In order to demonstrate the contour reconstruction error, which arises as a consequence of TPCs, the reconstruction algorithm [14] is applied to the data in Figure 4f,i. Figure 6 shows the reconstructed contact point sequences based on the simulated data (SPC in orange and TPC in green) and experimental data (grey). The black dashed line denotes the original object contour. It becomes clear that during SPC, the object contour is well approximated. No filter or otherwise post-processing is applied to the experimental data. Even ignoring TPC, the objects O1, O2 and O3 can be clearly distinguished. Surprisingly, the dynamical snap of the rod between both parts of object O3, which caused a large error between the simulated and measured support reactions in Figure 4f,i did not cause any outliers in the reconstructed points. While the orange points coincide with the original object contour within numerical boundaries, the green contact points, based on TPC, are characterized by a large error (distance to the original contour), which is in the same order of magnitude as the experimental error. This error leads to an inaccurate estimation of the scanned object contour.
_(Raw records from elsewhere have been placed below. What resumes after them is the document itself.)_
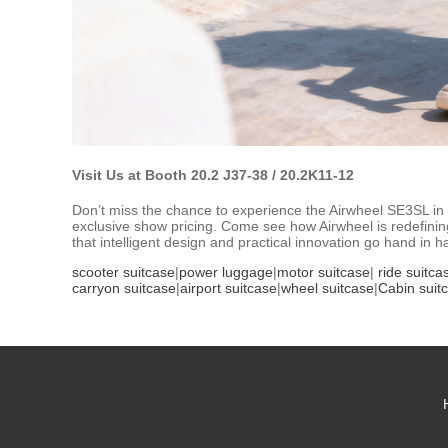
Visit Us at Booth 20.2 J37-38 / 20.2K11-12
Don’t miss the chance to experience the Airwheel SE3SL in 
exclusive show pricing. Come see how Airwheel is redefinin
that intelligent design and practical innovation go hand in h
scooter suitcase
|
power luggage
|
motor suitcase
|
ride suitca
carryon suitcase
|
airport suitcase
|
wheel suitcase
|
Cabin suit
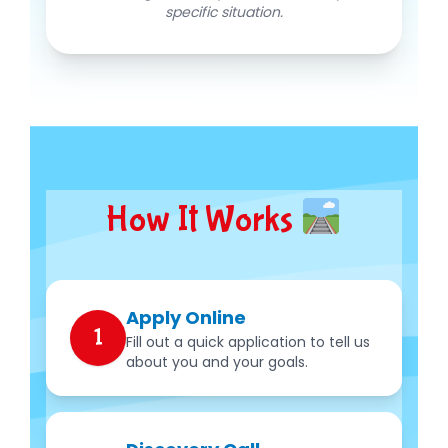
specific situation.
How It Works
Apply Online
1
Fill out a quick application to tell us
about you and your goals.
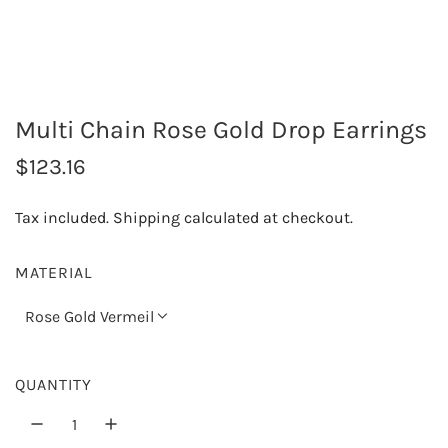
Multi Chain Rose Gold Drop Earrings
R
$123.16
e
Tax included.
Shipping
calculated at checkout.
g
u
MATERIAL
l
Rose Gold Vermeil
a
r
QUANTITY
p
r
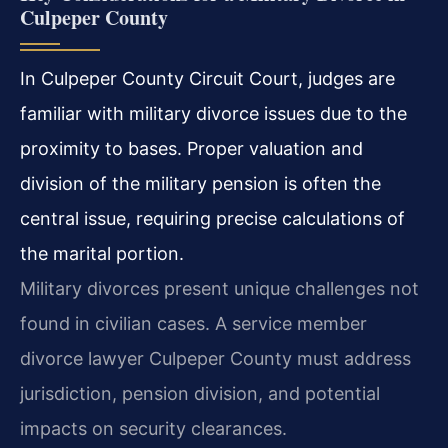
Culpeper County
In Culpeper County Circuit Court, judges are
familiar with military divorce issues due to the
proximity to bases. Proper valuation and
division of the military pension is often the
central issue, requiring precise calculations of
the marital portion.
Military divorces present unique challenges not
found in civilian cases. A service member
divorce lawyer Culpeper County must address
jurisdiction, pension division, and potential
impacts on security clearances.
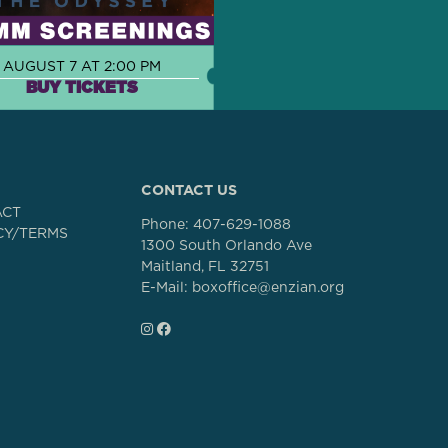
AUGUST 7 AT 2:00 PM
BUY TICKETS
CONTACT US
ACT
Phone:
407-629-1088
CY/TERMS
1300 South Orlando Ave
Maitland, FL 32751
E-Mail: boxoffice@enzian.org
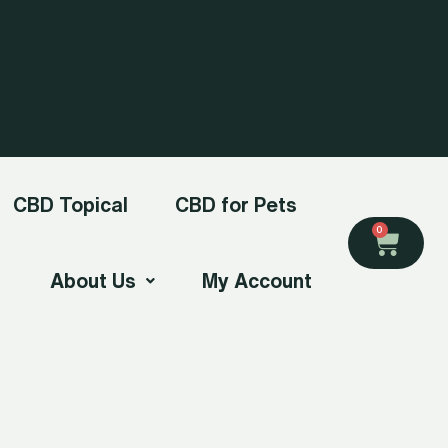
CBD Topical
CBD for Pets
Cart
0
About Us
My Account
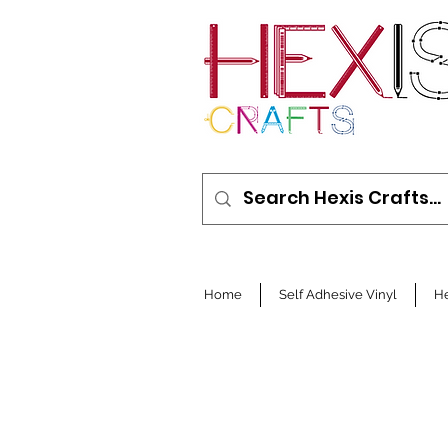
Home
Self Adhesive Vinyl
He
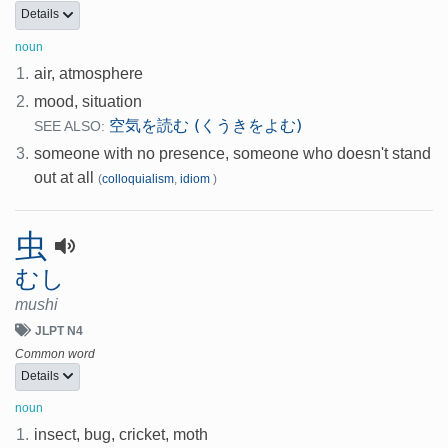
Details
noun
1.
air, atmosphere
2.
mood, situation
空気を読む (くうきをよむ)
SEE ALSO:
3.
someone with no presence, someone who doesn't stand
out at all
(
colloquialism
,
idiom
)
虫
むし
mushi
JLPT N4
Common word
Details
noun
1.
insect, bug, cricket, moth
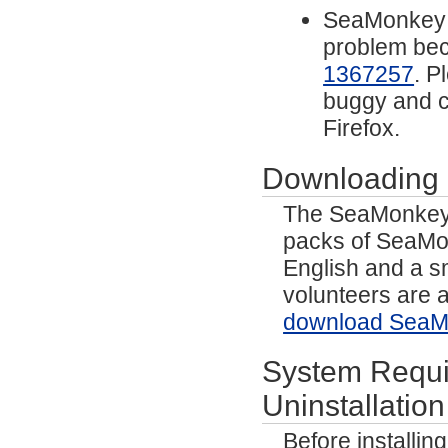
SeaMonkey n
problem beca
1367257
. P
buggy and 
Firefox.
Downloading
The SeaMonkey p
packs of SeaMo
English and a s
volunteers are a
download SeaMo
System Requir
Uninstallation
Before installi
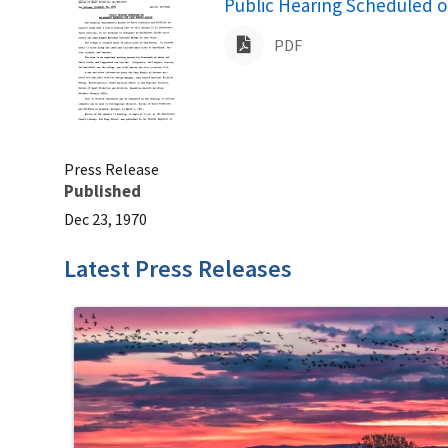
Name
Public Hearing Scheduled 
PDF
Press Release
Published
Dec 23, 1970
Latest Press Releases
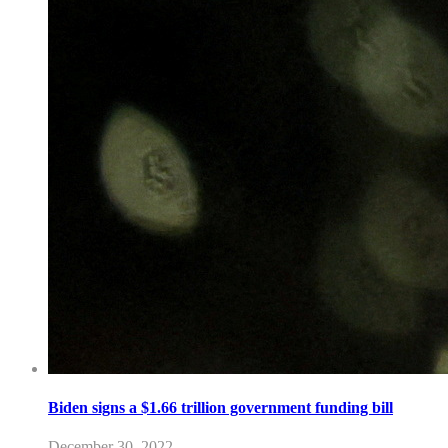
Biden signs a $1.66 trillion government funding bill
December 30, 2022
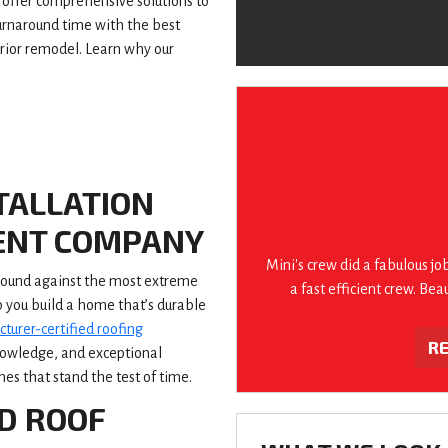
offer comprehensive solutions to
turnaround time with the best
erior remodel. Learn why our
TALLATION
ENT COMPANY
Mini's crew did a fabulous jo
 sound against the most extreme
a fast efficient crew. Bea
p you build a home that’s durable
turer-certified roofing
R
knowledge, and exceptional
s that stand the test of time.
D ROOF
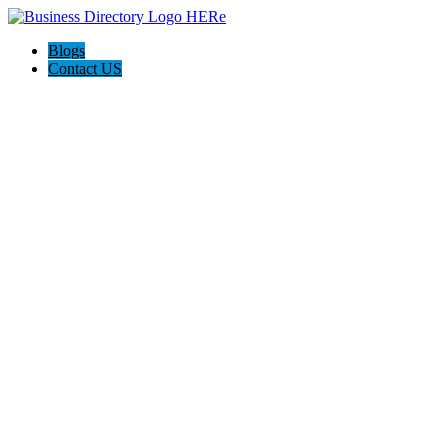
Blogs
Contact US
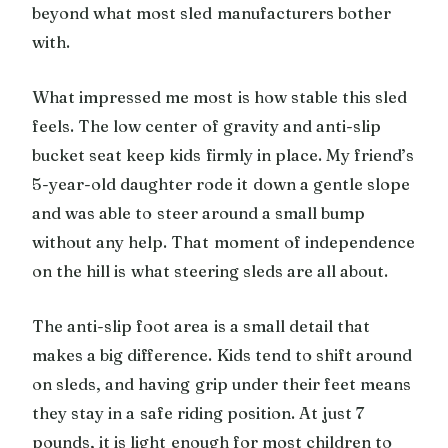
beyond what most sled manufacturers bother
with.
What impressed me most is how stable this sled
feels. The low center of gravity and anti-slip
bucket seat keep kids firmly in place. My friend’s
5-year-old daughter rode it down a gentle slope
and was able to steer around a small bump
without any help. That moment of independence
on the hill is what steering sleds are all about.
The anti-slip foot area is a small detail that
makes a big difference. Kids tend to shift around
on sleds, and having grip under their feet means
they stay in a safe riding position. At just 7
pounds, it is light enough for most children to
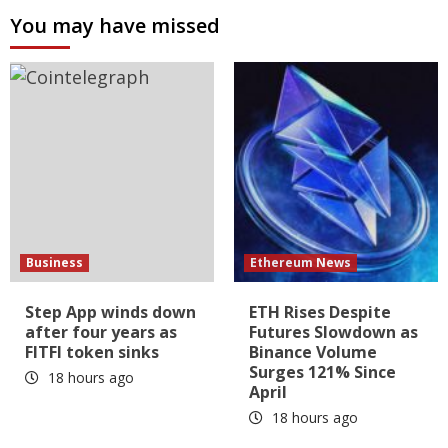
You may have missed
Business
Ethereum News
Step App winds down
ETH Rises Despite
after four years as
Futures Slowdown as
FITFI token sinks
Binance Volume
Surges 121% Since
18 hours ago
April
18 hours ago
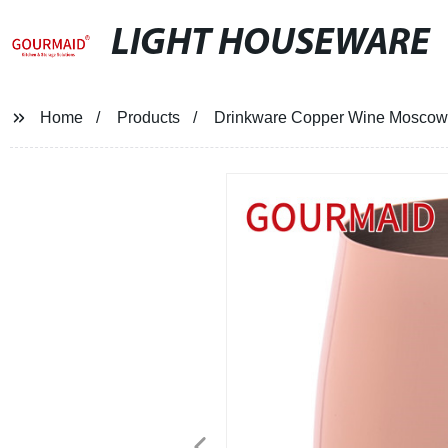
LIGHT HOUSEWARE
Home
Products
Drinkware Copper Wine Mosco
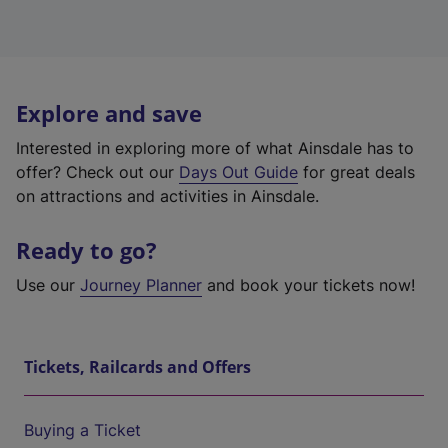
Explore and save
Interested in exploring more of what Ainsdale has to
offer? Check out our
Days Out Guide
for great deals
on attractions and activities in Ainsdale.
Ready to go?
Use our
Journey Planner
and book your tickets now!
Tickets, Railcards and Offers
Buying a Ticket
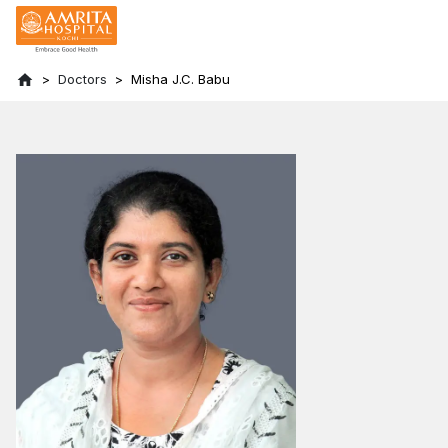
Doctors
Misha J.C. Babu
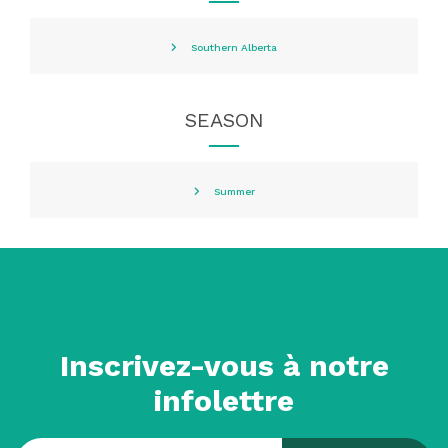
Southern Alberta
SEASON
Summer
Inscrivez-vous à notre
infolettre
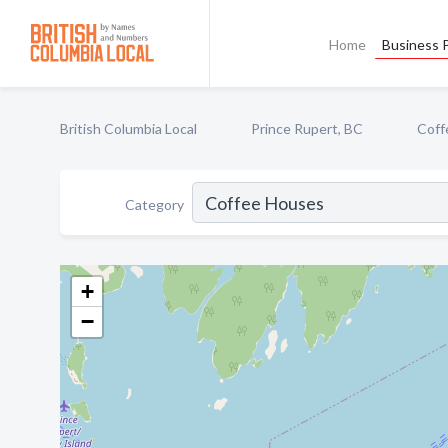
Home
Business P
British Columbia Local
Prince Rupert, BC
Coff
Category
+
−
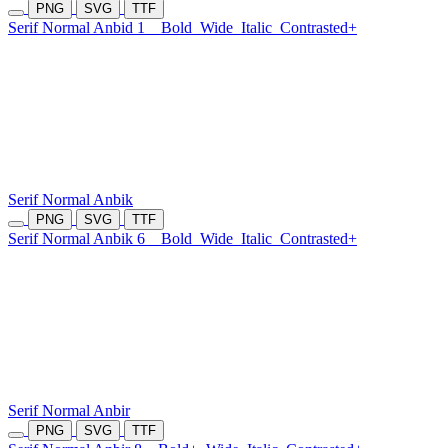
PNG
SVG
TTF
Serif Normal Anbid 1
Bold
Wide
Italic
Contrasted+
Serif Normal Anbik
PNG
SVG
TTF
Serif Normal Anbik 6
Bold
Wide
Italic
Contrasted+
Serif Normal Anbir
PNG
SVG
TTF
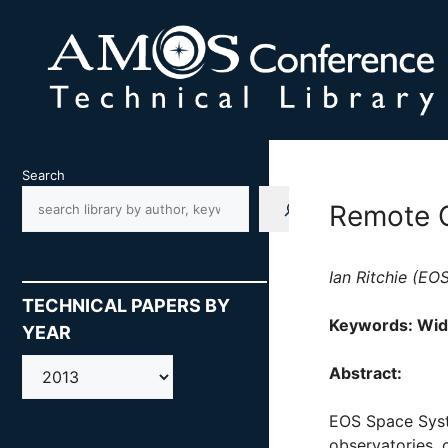
Skip
to
content
Search
Remote C
Ian Ritchie (E
TECHNICAL PAPERS BY
Keywords: Wide
YEAR
AMOS
Abstract:
EOS Space Syst
observatories, 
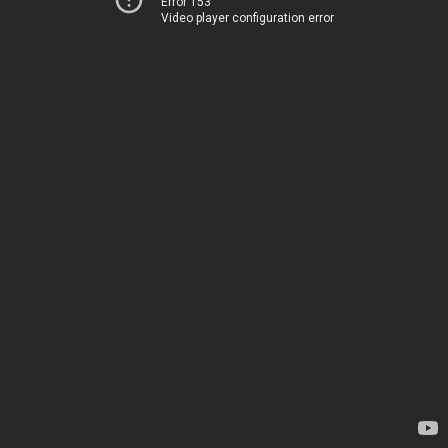
Error 153
Video player configuration error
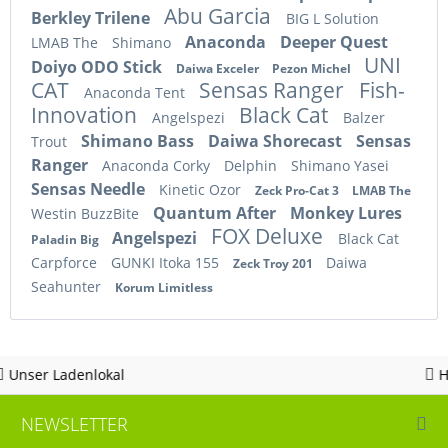
Abu Garcia
Berkley Trilene
BIG L Solution
Anaconda
Deeper Quest
LMAB The
Shimano
UNI
Doiyo ODO Stick
Daiwa Exceler
Pezon Michel
CAT
Sensas Ranger
Fish-
Anaconda Tent
Innovation
Black Cat
Angelspezi
Balzer
Shimano Bass
Daiwa Shorecast
Sensas
Trout
Ranger
Anaconda Corky
Delphin
Shimano Yasei
Sensas Needle
Kinetic Ozor
Zeck Pro-Cat 3
LMAB The
Quantum After
Monkey Lures
Westin BuzzBite
FOX Deluxe
Angelspezi
Black Cat
Paladin Big
Carpforce
GUNKI Itoka 155
Daiwa
Zeck Troy 201
Seahunter
Korum Limitless
kal
Hotline 05963 - 
NEWSLETTER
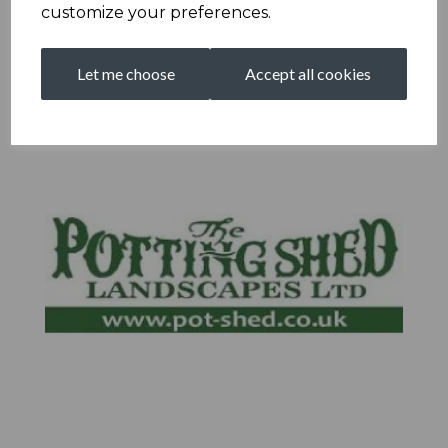
customize your preferences.
Let me choose
Accept all cookies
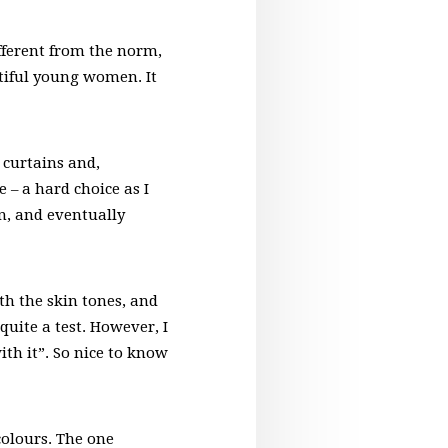
fferent from the norm,
utiful young women. It
 curtains and,
 – a hard choice as I
n, and eventually
th the skin tones, and
uite a test. However, I
ith it”. So nice to know
colours. The one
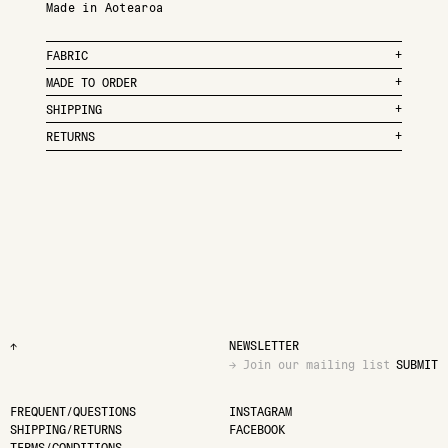
Made in Aotearoa
FABRIC
MADE TO ORDER
SHIPPING
RETURNS
↑
NEWSLETTER
SUBMIT
FREQUENT/QUESTIONS
INSTAGRAM
SHIPPING/RETURNS
FACEBOOK
TERMS/CONDITIONS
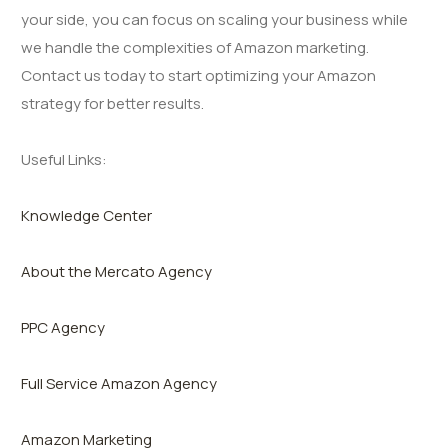
your side, you can focus on scaling your business while
we handle the complexities of Amazon marketing.
Contact us today to start optimizing your Amazon
strategy for better results.
Useful Links:
Knowledge Center
About the Mercato Agency
PPC Agency
Full Service Amazon Agency
Amazon Marketing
Consequently, it would be advantageous to know, which reconstructed points result from TPCs, in order to exclude them from the contour reconstruction or to modify the reconstruction algorithm for TPC (discussed in Section 4). Therefore, we discuss possibilities of contact phase determination based on the support reactions of a single rod.
In Section 2.1, a criterion for distinguishing the phases A&BA from B&BB (20) is derived. The unit related representation of (20) is either zero in case of phase B&BB or non zero in case of phase A&BA. The criterion, corresponding to the scanning sweeps in Figure 4, is plotted against the support position x 0 in Figure 7, where simulated data is colored in red and experimental data in green.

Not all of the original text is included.